The signature dive at Sipidan is called Barracuda Point. Two guesses at what we found there. Forget the hundred strong shoal of jacks we plummeted into at the start of the dive. Pay some attention to the dozen sharks and numerous turtles we pass by. OK, I took a moment to peer into the unflinching, eery eyes of a great barracuda and then float astern to a small shoal of large yellow striped barracuda. But what really wins, what really gets the juices flowing is an oft seen massive shoal of chevron barracuda. Smaller than their pre-mentioned cousins, well over a thousand of these beauties shoal into a giant, twisting tornado.
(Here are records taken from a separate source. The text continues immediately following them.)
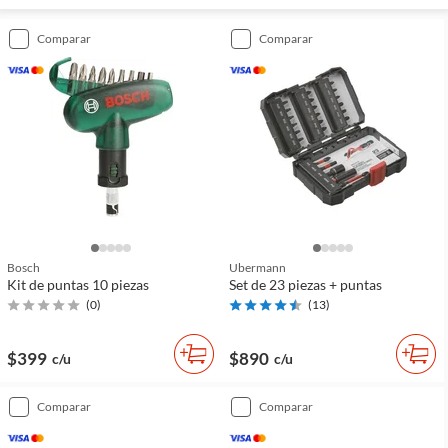
comparar
comparar
Bosch
Ubermann
Kit de puntas 10 piezas
Set de 23 piezas + puntas
(
0
)
(
13
)
$399
$890
c/u
c/u
comparar
comparar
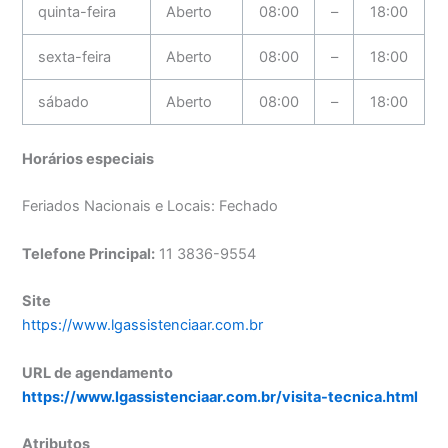
quinta-feira
Aberto
08:00
–
18:00
sexta-feira
Aberto
08:00
–
18:00
sábado
Aberto
08:00
–
18:00
Horários especiais
Feriados Nacionais e Locais: Fechado
Telefone Principal:
11 3836-9554
Site
https://www.lgassistenciaar.com.br
URL de agendamento
https://www.lgassistenciaar.com.br/visita-tecnica.html
Atributos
They are usually seen just off a prominent stretch of rock jutting out into the ocean and, to my delight, they were playing ball on my first dive to the site. Approaching from underneath, I glided up into this fast circling, barrel of scales, fins and teeth. Blotting out everything else. My regulator almost fell out I was smirking so much.
On each dive you are surrounded by more fabulous natural encounters than you can take in. A real highlight of life. Gliding along the exuberant corals on my final dive I was already jealous of my recent experiences. As if to jolt me back to the moment, a small hawksbill turtle glided by and I spent the final minutes of my time there gently shepherding this serene sea dweller.
Back on the boat and speeding back to reality under a strong sun. Awesome.